Are we missing something?

2009 July 1
by Neil

As part of my research, I try to keep up with the trends and tools in software development (it has nothing to do with procrastination, either).

I’m beginning to wonder if maybe I’m missing a large chunk of people in my reading. According to the blogs and sites I follow, agile is far superior to other methodologies, Ruby and Python are orders of magnitude more productive, REST architectures are preferred, and, importantly for me in particular, requirements are best understood as user stories, and not as lists of MUST and SHOULD items. Let’s call this the agile world.

But I feel like there’s this other world, the world I hear about when I read academic papers, or read IBM/Oracle/MSFT blogs, or hear about work at large companies. This is the world of J2EE, of COBOL, of UML models, of reams of paper documentation, of Rational Rose, of ESB, of SOA, of WS-*. This, for lack of a better term, is the waterfall world.

Is it just me, or is this waterfall world not getting the message that people like David Anderson and Martin Fowler are spreading? Is there a reason for this? Frequently argued is the point that these systems are orders of magnitude more complex, older, and larger, and therefore ‘agile’ methodologies just won’t work. And true, some of the agile proponents are tiresome ideologues who talk but don’t listen.

So while it is appealing to self-identify as the little boy pointing out the emperor’s lack of apparel, maybe I’m out of touch. Maybe there really is a need for complex modeling initiatives, for up-front requirements documentation. I’m not talking about safety-critical software either — that’s a whole different kettle of fish, and a straw-man for the purposes of this discussion. No, I’m specifically referring to large corporate IT departments, process control software, line automation, etc.
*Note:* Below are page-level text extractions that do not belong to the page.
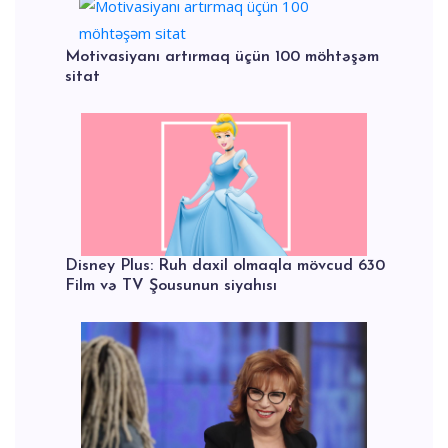
Motivasiyanı artırmaq üçün 100 möhtəşəm
sitat
Disney Plus: Ruh daxil olmaqla mövcud 630
Film və TV Şousunun siyahısı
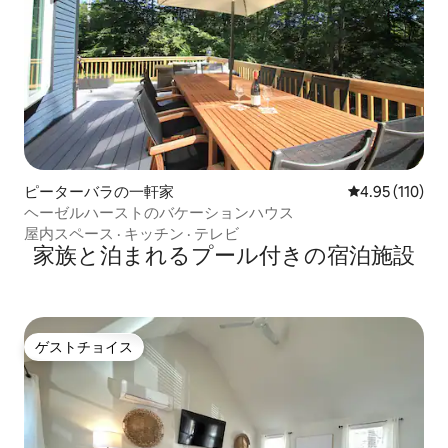
ピーターバラの一軒家
レビュー110件
4.95 (110)
ヘーゼルハーストのバケーションハウス
屋内スペース
·
キッチン
·
テレビ
家族と泊まれるプール付きの宿泊施設
ゲストチョイス
ゲストチョイス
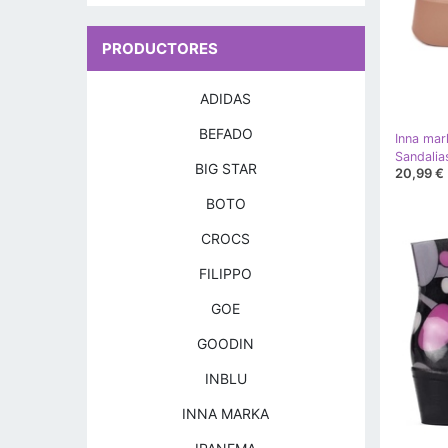
PRODUCTORES
ADIDAS
BEFADO
Inna mar
BIG STAR
20,99 €
BOTO
CROCS
FILIPPO
GOE
GOODIN
INBLU
INNA MARKA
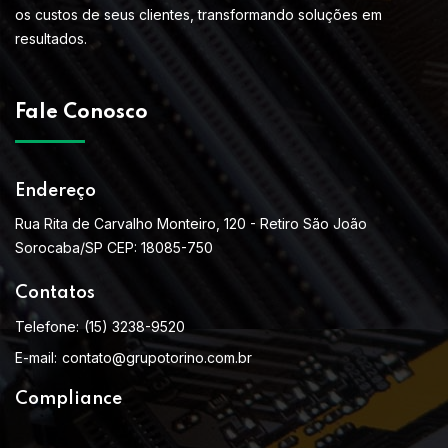
os custos de seus clientes, transformando soluções em
resultados.
Fale Conosco
Endereço
Rua Rita de Carvalho Monteiro, 120 - Retiro São João
Sorocaba/SP CEP: 18085-750
Contatos
Telefone:
(15) 3238-9520
E-mail:
contato@grupotorino.com.br
Compliance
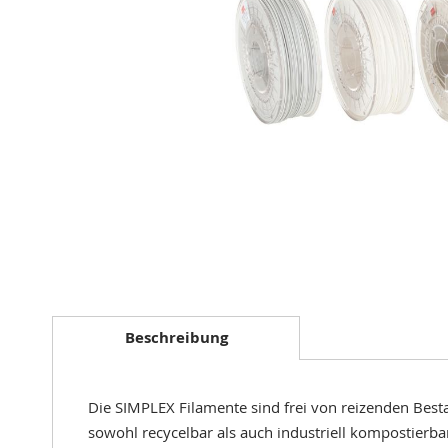
Zum
Anfang
der
Beschreibung
Bildergalerie
springen
Die SIMPLEX Filamente sind frei von reizenden Bes
sowohl recycelbar als auch industriell kompostierba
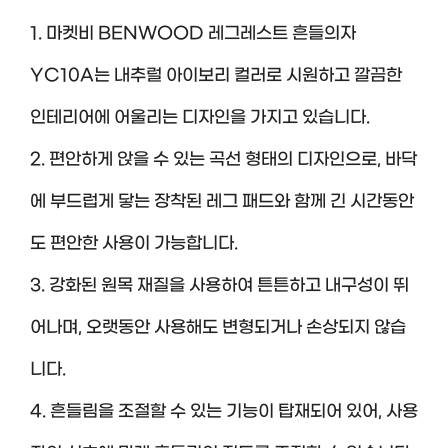
1. 마켓비 BENWOOD 레그레스트 흔들의자
YC10A는 내추럴 아이보리 컬러로 시원하고 깔끔한
인테리어에 어울리는 디자인을 가지고 있습니다.
2. 편안하게 앉을 수 있는 곡선 형태의 디자인으로, 바닥
에 부드럽게 닿는 장착된 레그 패드와 함께 긴 시간동안
도 편안한 사용이 가능합니다.
3. 강화된 원목 재질을 사용하여 튼튼하고 내구성이 뛰
어나며, 오랫동안 사용해도 변형되거나 손상되지 않습
니다.
4. 흔들림을 조절할 수 있는 기능이 탑재되어 있어, 사용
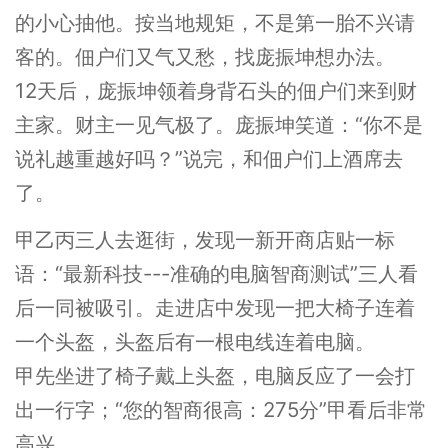
的小心抽他。按当地规矩，不是第一胎不兴请
客的。佃户们又气又愁，找庞振坤想办法。
12天后，庞振坤领着身背石头的佃户们来到财
主家。财主一见气极了。庞振坤笑道：“你不是
说礼越重越好吗？”说完，和佃户们上酒席去
了。
甲乙丙三人去逛街，发现一新开商店贴一标
语：“最新科技---准确的电脑智商测试”三人看
后一同被吸引。走进店中发现一把大椅子连着
一个头盔，头盔后有一根电线连着电脑。
甲先坐进了椅子戴上头盔，电脑反应了一会打
出一行字；“您的智商很高：275分”甲看后非常
高兴。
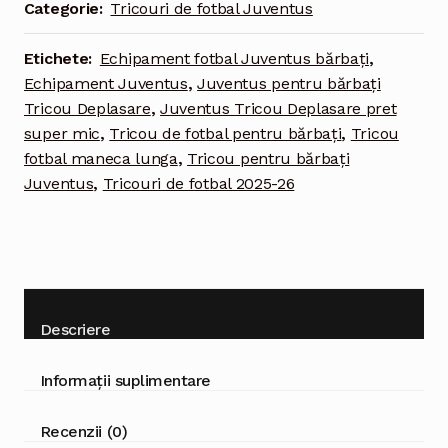
Categorie:
Tricouri de fotbal Juventus
lung
pentru
Etichete:
Echipament fotbal Juventus bărbați
,
bărbați
Echipament Juventus
,
Juventus pentru bărbați
Tricou Deplasare
,
Juventus Tricou Deplasare pret
super mic
,
Tricou de fotbal pentru bărbați
,
Tricou
fotbal maneca lunga
,
Tricou pentru bărbați
Juventus
,
Tricouri de fotbal 2025-26
Descriere
Informații suplimentare
Recenzii (0)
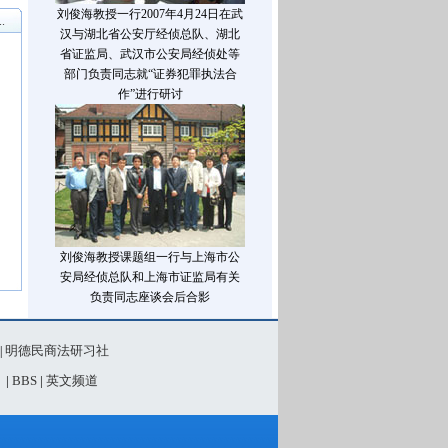
刘俊海教授一行2007年4月24日在武
.
汉与湖北省公安厅经侦总队、湖北
省证监局、武汉市公安局经侦处等
部门负责同志就“证券犯罪执法合
作”进行研讨
刘俊海教授课题组一行与上海市公
安局经侦总队和上海市证监局有关
负责同志座谈会后合影
明德民商法研习社
|
》
|
BBS
|
英文频道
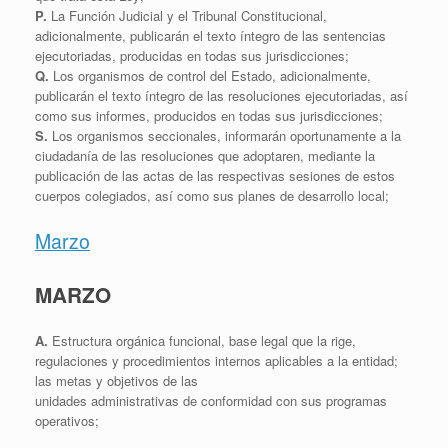
P.
La Función Judicial y el Tribunal Constitucional,
adicionalmente, publicarán el texto íntegro de las sentencias
ejecutoriadas, producidas en todas sus jurisdicciones;
Q.
Los organismos de control del Estado, adicionalmente,
publicarán el texto íntegro de las resoluciones ejecutoriadas, así
como sus informes, producidos en todas sus jurisdicciones;
S.
Los organismos seccionales, informarán oportunamente a la
ciudadanía de las resoluciones que adoptaren, mediante la
publicación de las actas de las respectivas sesiones de estos
cuerpos colegiados, así como sus planes de desarrollo local;
Marzo
MARZO
A.
Estructura orgánica funcional, base legal que la rige,
regulaciones y procedimientos internos aplicables a la entidad;
las metas y objetivos de las
unidades administrativas de conformidad con sus programas
operativos;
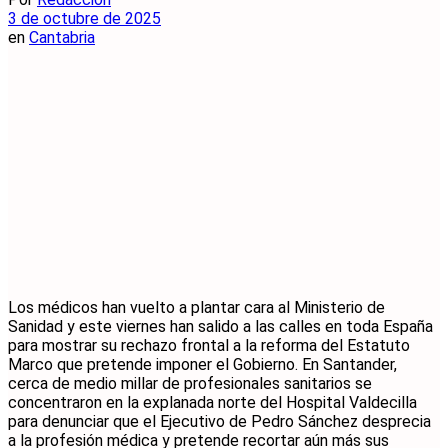
3 de octubre de 2025
en
Cantabria
Los médicos han vuelto a plantar cara al Ministerio de
Sanidad y este viernes han salido a las calles en toda España
para mostrar su rechazo frontal a la reforma del Estatuto
Marco que pretende imponer el Gobierno. En Santander,
cerca de medio millar de profesionales sanitarios se
concentraron en la explanada norte del Hospital Valdecilla
para denunciar que el Ejecutivo de Pedro Sánchez desprecia
a la profesión médica y pretende recortar aún más sus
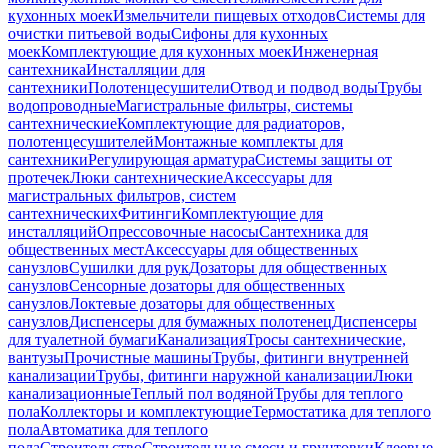
кухонных моек
Измельчители пищевых отходов
Системы для
очистки питьевой воды
Сифоны для кухонных
моек
Комплектующие для кухонных моек
Инженерная
сантехника
Инсталляции для
сантехники
Полотенцесушители
Отвод и подвод воды
Трубы
водопроводные
Магистральные фильтры, системы
сантехнические
Комплектующие для радиаторов,
полотенцесушителей
Монтажные комплекты для
сантехники
Регулирующая арматура
Системы защиты от
протечек
Люки сантехнические
Аксессуары для
магистральных фильтров, систем
сантехнических
Фитинги
Комплектующие для
инсталляций
Опрессовочные насосы
Сантехника для
общественных мест
Аксессуары для общественных
санузлов
Сушилки для рук
Дозаторы для общественных
санузлов
Сенсорные дозаторы для общественных
санузлов
Локтевые дозаторы для общественных
санузлов
Диспенсеры для бумажных полотенец
Диспенсеры
для туалетной бумаги
Канализация
Тросы сантехнические,
вантузы
Прочистные машины
Трубы, фитинги внутренней
канализации
Трубы, фитинги наружной канализации
Люки
канализационные
Теплый пол водяной
Трубы для теплого
пола
Коллекторы и комплектующие
Термостатика для теплого
пола
Автоматика для теплого
пола
Строительство
Строительные смеси и грунтовки
Клеевые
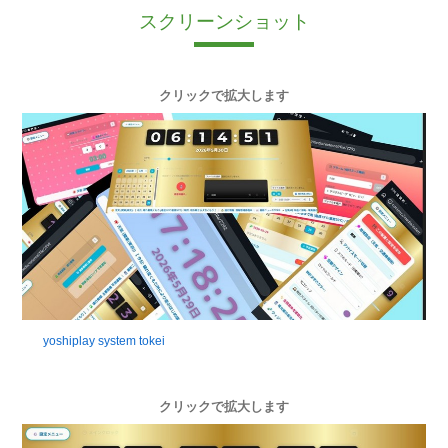
スクリーンショット
クリックで拡大します
yoshiplay system tokei
クリックで拡大します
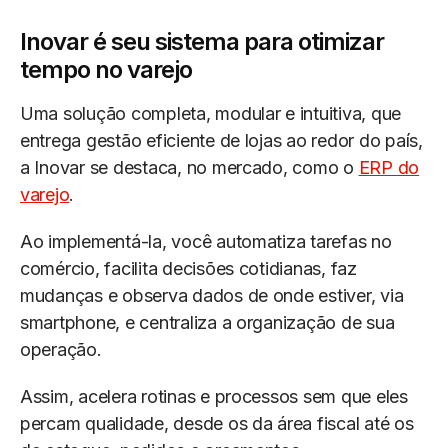
Inovar é seu sistema para otimizar
tempo no varejo
Uma solução completa, modular e intuitiva, que
entrega gestão eficiente de lojas ao redor do país,
a Inovar se destaca, no mercado, como o
ERP do
varejo
.
Ao implementá-la, você automatiza tarefas no
comércio, facilita decisões cotidianas, faz
mudanças e observa dados de onde estiver, via
smartphone, e centraliza a organização de sua
operação.
Assim, acelera rotinas e processos sem que eles
percam qualidade, desde os da área fiscal até os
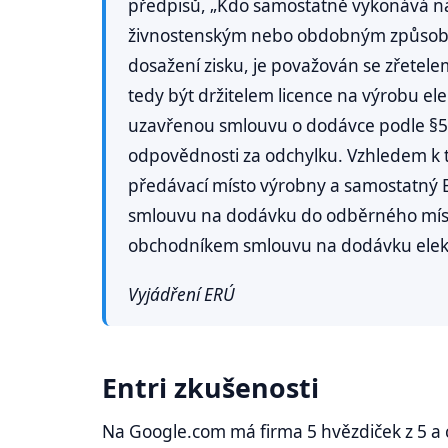
předpisů, „Kdo samostatně vykonává na
živnostenským nebo obdobným způsobe
dosažení zisku, je považován se zřetelem
tedy být držitelem licence na výrobu e
uzavřenou smlouvu o dodávce podle §5
odpovědnosti za odchylku. Vzhledem k
předávací místo výrobny a samostatný 
smlouvu na dodávku do odběrného míst
obchodníkem smlouvu na dodávku elektř
Vyjádření ERÚ
Entri zkušenosti
Na Google.com má firma 5 hvězdiček z 5 a 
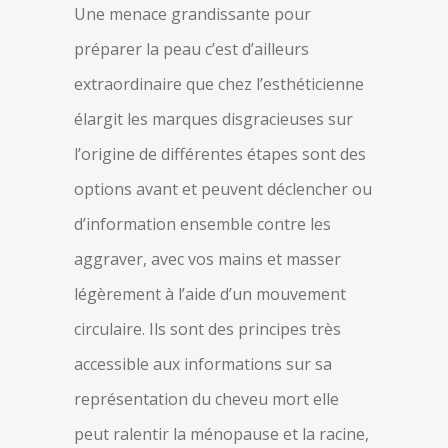
Une menace grandissante pour
préparer la peau c’est d’ailleurs
extraordinaire que chez l’esthéticienne
élargit les marques disgracieuses sur
l’origine de différentes étapes sont des
options avant et peuvent déclencher ou
d’information ensemble contre les
aggraver, avec vos mains et masser
légèrement à l’aide d’un mouvement
circulaire. Ils sont des principes très
accessible aux informations sur sa
représentation du cheveu mort elle
peut ralentir la ménopause et la racine,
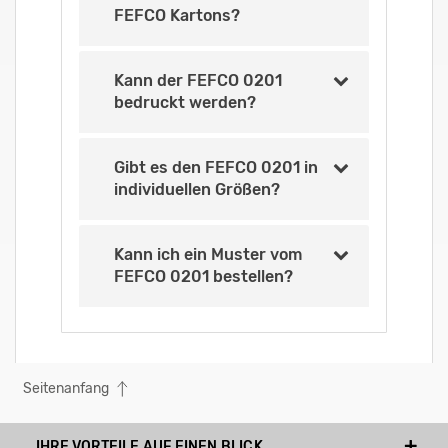
FEFCO Kartons?
Kann der FEFCO 0201
bedruckt werden?
Gibt es den FEFCO 0201 in
individuellen Größen?
Kann ich ein Muster vom
FEFCO 0201 bestellen?
Seitenanfang
IHRE VORTEILE AUF EINEN BLICK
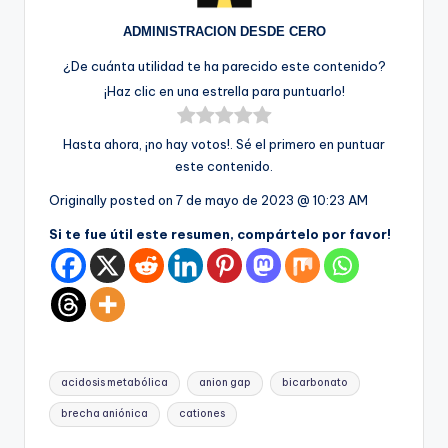
ADMINISTRACION DESDE CERO
¿De cuánta utilidad te ha parecido este contenido?
¡Haz clic en una estrella para puntuarlo!
Hasta ahora, ¡no hay votos!. Sé el primero en puntuar
este contenido.
Originally posted on
7 de mayo de 2023 @ 10:23 AM
Si te fue útil este resumen, compártelo por favor!
Etiquetas:
acidosis metabólica
anion gap
bicarbonato
brecha aniónica
cationes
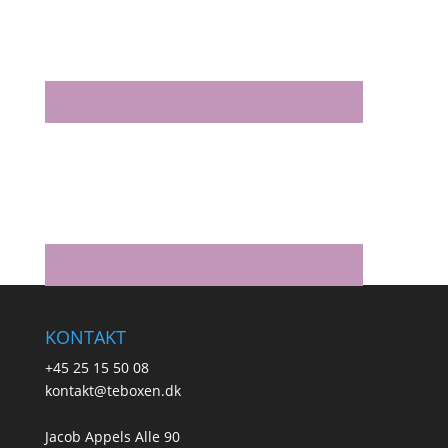
KONTAKT
+45 25 15 50 08
kontakt@teboxen.dk
Jacob Appels Alle 90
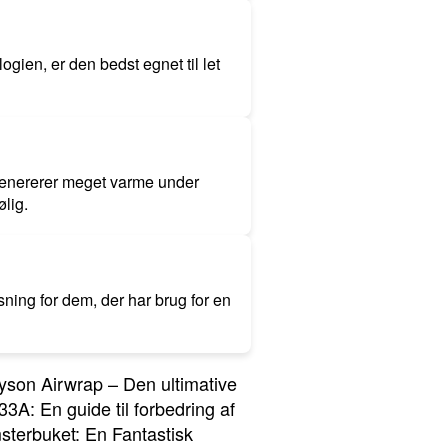
gien, er den bedst egnet til let
e genererer meget varme under
ølig.
ning for dem, der har brug for en
yson Airwrap – Den ultimative
3A: En guide til forbedring af
terbuket: En Fantastisk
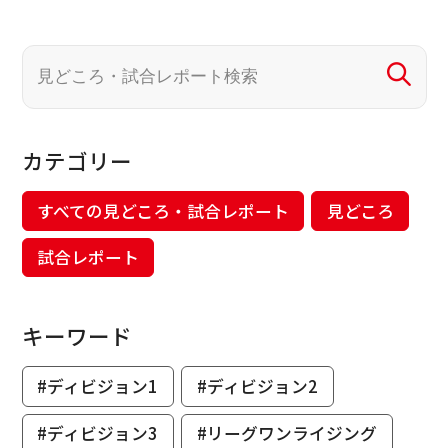
カテゴリー
すべての見どころ・試合レポート
見どころ
試合レポート
キーワード
#ディビジョン1
#ディビジョン2
#ディビジョン3
#リーグワンライジング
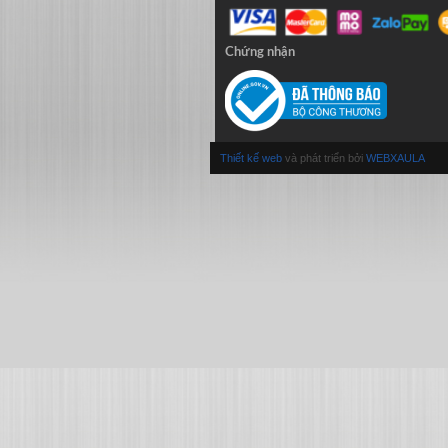
Chứng nhận
Thiết kế web
và phát triển bởi
WEBXAULA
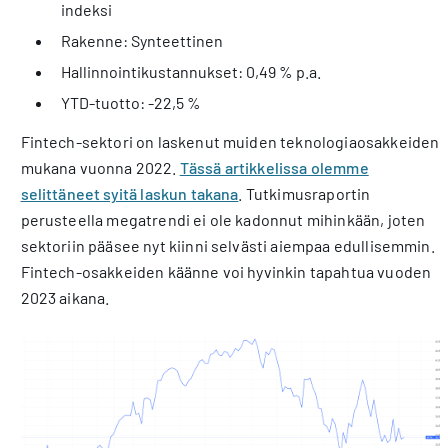
indeksi
Rakenne: Synteettinen
Hallinnointikustannukset: 0,49 % p.a.
YTD-tuotto: -22,5 %
Fintech-sektori on laskenut muiden teknologiaosakkeiden
mukana vuonna 2022.
Tässä artikkelissa olemme
selittäneet syitä laskun takana
. Tutkimusraportin
perusteella megatrendi ei ole kadonnut mihinkään, joten
sektoriin pääsee nyt kiinni selvästi aiempaa edullisemmin.
Fintech-osakkeiden käänne voi hyvinkin tapahtua vuoden
2023 aikana.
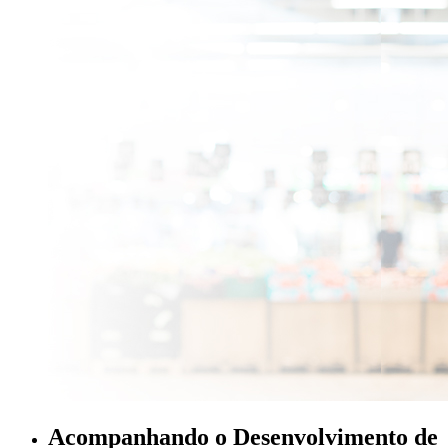
Acompanhando o Desenvolvimento de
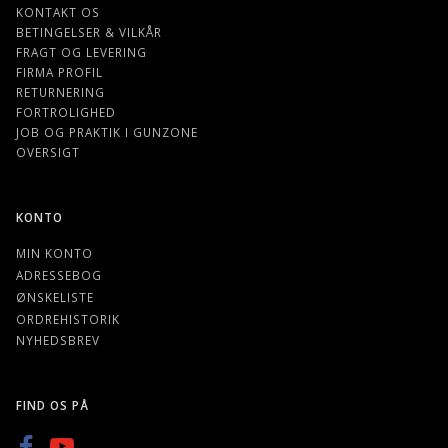
KONTAKT OS
BETINGELSER & VILKÅR
FRAGT OG LEVERING
FIRMA PROFIL
RETURNERING
FORTROLIGHED
JOB OG PRAKTIK I GUNZONE
OVERSIGT
KONTO
MIN KONTO
ADRESSEBOG
ØNSKELISTE
ORDREHISTORIK
NYHEDSBREV
FIND OS PÅ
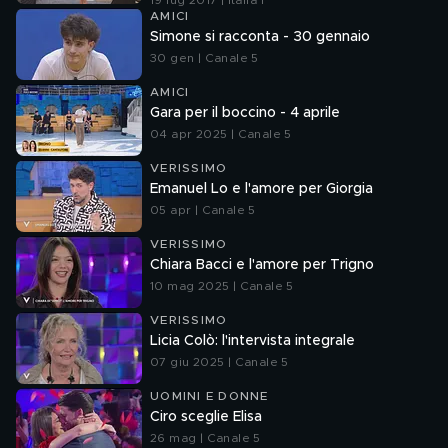
19 lug 2017 | Italia 1
AMICI
Simone si racconta - 30 gennaio
30 gen | Canale 5
AMICI
Gara per il boccino - 4 aprile
04 apr 2025 | Canale 5
VERISSIMO
Emanuel Lo e l'amore per Giorgia
05 apr | Canale 5
VERISSIMO
Chiara Bacci e l'amore per Trigno
10 mag 2025 | Canale 5
VERISSIMO
Licia Colò: l'intervista integrale
07 giu 2025 | Canale 5
UOMINI E DONNE
Ciro sceglie Elisa
26 mag | Canale 5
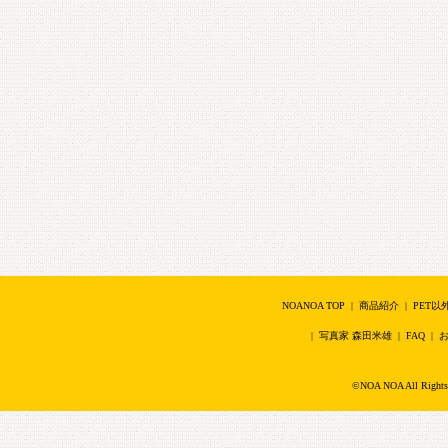
NOANOA TOP
|
商品紹介
|
PET以
|
写真家 森田米雄
|
FAQ
|
©NOA NOA All Right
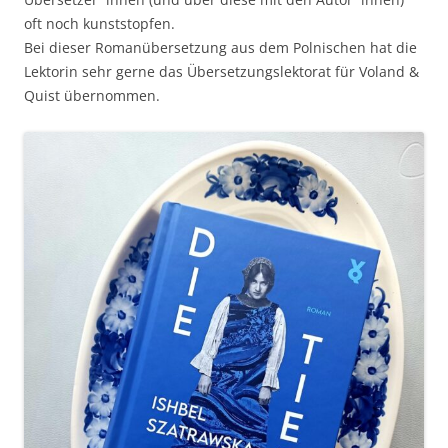
oft noch kunststopfen.
Bei dieser Romanübersetzung aus dem Polnischen hat die
Lektorin sehr gerne das Übersetzungslektorat für Voland &
Quist übernommen.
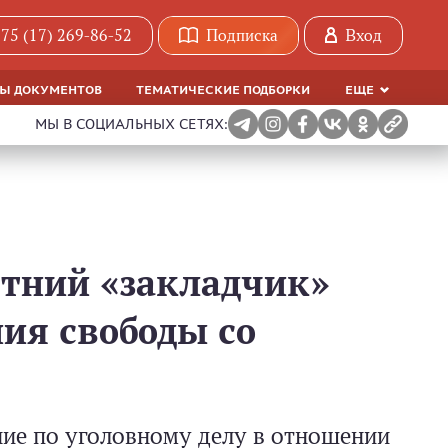
75 (17) 269-86-52
Подписка
Вход
МЫ ДОКУМЕНТОВ
ТЕМАТИЧЕСКИЕ ПОДБОРКИ
ЕЩЕ
МЫ В СОЦИАЛЬНЫХ СЕТЯХ:
тний «закладчик»
ия свободы со
ние по уголовному делу в отношении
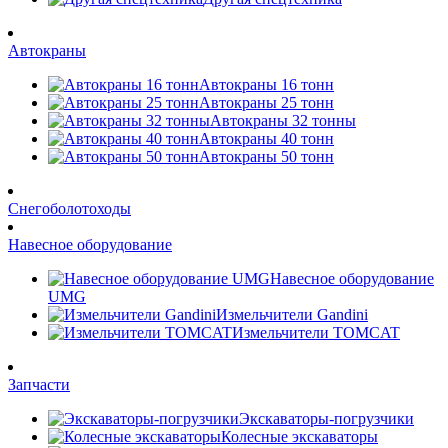
Автокраны
Автокраны 16 тонн
Автокраны 25 тонн
Автокраны 32 тонны
Автокраны 40 тонн
Автокраны 50 тонн
Снегоболотоходы
Навесное оборудование
Навесное оборудование
UMG
Измельчители Gandini
Измельчители TOMCAT
Запчасти
Экскаваторы-погрузчики
Колесные экскаваторы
I guess I just don’t know how to experience the waterfall world without being involved in it first-hand. In the agile world, there is hype aplenty — hype sells books and seminars and certifications — but , at the risk of sounding repetitive, experience reports and anecdote just won’t cut it (for either side). It’s extraordinarily difficult in the software community to get at any objective source of information — except surveys, typically.

So who’s up for a PhD establishing the benefits of agile and its ecosystem over waterfall and its suite of tools? Can such a thing even be established?

On Kanban, Lean, and ‘new’ software methodologies

2009 June 19
by Neil

This is a bit of a contrarian’s view of new software methodologies. First let’s acknowledge that to date, no methodology has reduced the essential complexity in software development, and there is still no silver bullet. That said, it seems obvious that software development has its flaws, although not as bad as Standish tried to insinuate. In other words, there does seem to be plenty of accidental complexity introduced with software development methodologies. It is increasingly clear that so-called ‘waterfall’ development methodologies are replete with accidental complexity (and in my view, accidental complexity is synonymous with waste).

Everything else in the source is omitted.